▶ **PROBLEM DESCRIPTION**:
An exact copy of every record is needed, with all pictures omitted.

▶ **RECORDS SUPPLIED**:
···

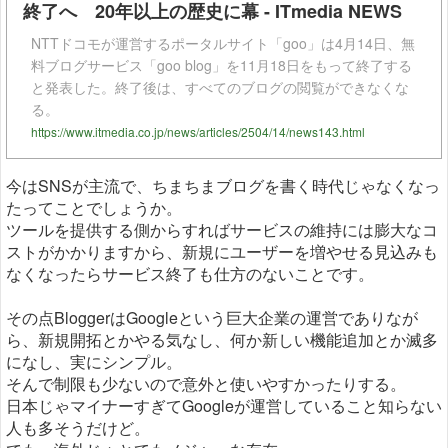
終了へ 20年以上の歴史に幕 - ITmedia NEWS
NTTドコモが運営するポータルサイト「goo」は4月14日、無
料ブログサービス「goo blog」を11月18日をもって終了する
と発表した。終了後は、すべてのブログの閲覧ができなくな
る。
https://www.itmedia.co.jp/news/articles/2504/14/news143.html
今はSNSが主流で、ちまちまブログを書く時代じゃなくなっ
たってことでしょうか。
ツールを提供する側からすればサービスの維持には膨大なコ
ストがかかりますから、新規にユーザーを増やせる見込みも
なくなったらサービス終了も仕方のないことです。
その点BloggerはGoogleという巨大企業の運営でありなが
ら、新規開拓とかやる気なし、何か新しい機能追加とか滅多
になし、実にシンプル。
そんで制限も少ないので意外と使いやすかったりする。
日本じゃマイナーすぎてGoogleが運営していること知らない
人も多そうだけど。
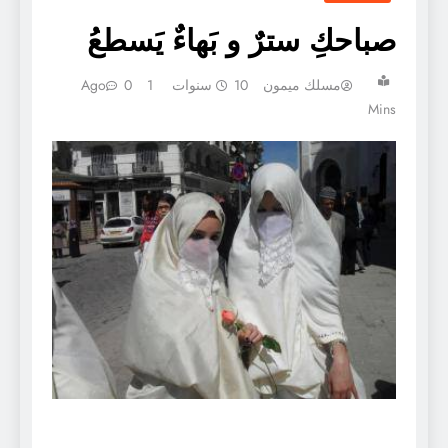
صباحكِ سترٌ و بَهاءٌ يَسطعُ
مسلك ميمون
10 سنوات Ago
1
0
Mins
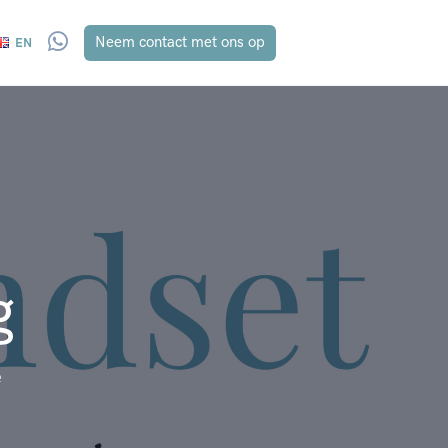
Whatsapp
Neem contact met ons op
EN
g
e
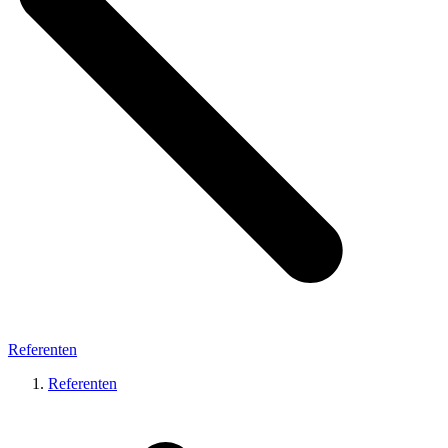
Referenten
Referenten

···

▶ **EXERCISE RESPONSE**:
終了へ 20年以上の歴史に幕 - ITmedia NEWS
NTTドコモが運営するポータルサイト「goo」は4月14日、無
料ブログサービス「goo blog」を11月18日をもって終了する
と発表した。終了後は、すべてのブログの閲覧ができなくな
る。
https://www.itmedia.co.jp/news/articles/2504/14/news143.html
今はSNSが主流で、ちまちまブログを書く時代じゃなくなっ
たってことでしょうか。
ツールを提供する側からすればサービスの維持には膨大なコ
ストがかかりますから、新規にユーザーを増やせる見込みも
なくなったらサービス終了も仕方のないことです。
その点BloggerはGoogleという巨大企業の運営でありなが
ら、新規開拓とかやる気なし、何か新しい機能追加とか滅多
になし、実にシンプル。
そんで制限も少ないので意外と使いやすかったりする。
日本じゃマイナーすぎてGoogleが運営していること知らない
人も多そうだけど。
صباحكِ سترٌ و بَهاءٌ يَسطعُ
مسلك ميمون
10 سنوات Ago
1
0
Mins
Whatsapp
Neem contact met ons op
EN
g
e
Referenten
Referenten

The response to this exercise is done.